TASK OBJECTIVE: In the listing below, look for "هواپیمایی" and copy every line that has it.

DATA TO USE:
Content starts

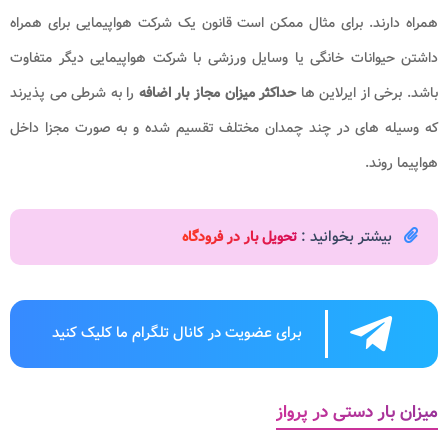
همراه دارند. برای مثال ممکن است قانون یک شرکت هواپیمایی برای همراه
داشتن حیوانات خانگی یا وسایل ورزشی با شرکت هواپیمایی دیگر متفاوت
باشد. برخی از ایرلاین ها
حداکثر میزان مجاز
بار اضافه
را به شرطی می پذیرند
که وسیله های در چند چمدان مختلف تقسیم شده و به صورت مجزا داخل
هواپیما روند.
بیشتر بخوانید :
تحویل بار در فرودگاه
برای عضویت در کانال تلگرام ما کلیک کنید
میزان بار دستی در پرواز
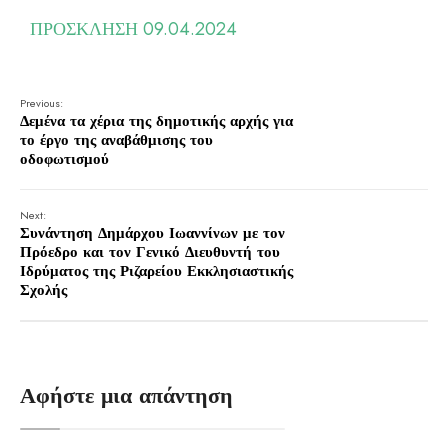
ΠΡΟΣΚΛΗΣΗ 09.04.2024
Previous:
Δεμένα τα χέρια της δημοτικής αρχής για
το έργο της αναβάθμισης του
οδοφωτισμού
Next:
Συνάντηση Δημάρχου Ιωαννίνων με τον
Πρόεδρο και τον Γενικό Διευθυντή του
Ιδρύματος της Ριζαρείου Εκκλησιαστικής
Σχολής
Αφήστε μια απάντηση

Content ends
Content starts

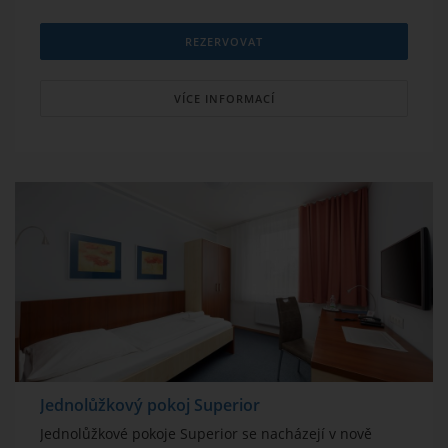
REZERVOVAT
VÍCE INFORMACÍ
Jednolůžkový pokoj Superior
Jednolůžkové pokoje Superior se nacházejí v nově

Content ends

FINAL ANSWER:
همراه دارند. برای مثال ممکن است قانون یک شرکت هواپیمایی برای همراه
داشتن حیوانات خانگی یا وسایل ورزشی با شرکت هواپیمایی دیگر متفاوت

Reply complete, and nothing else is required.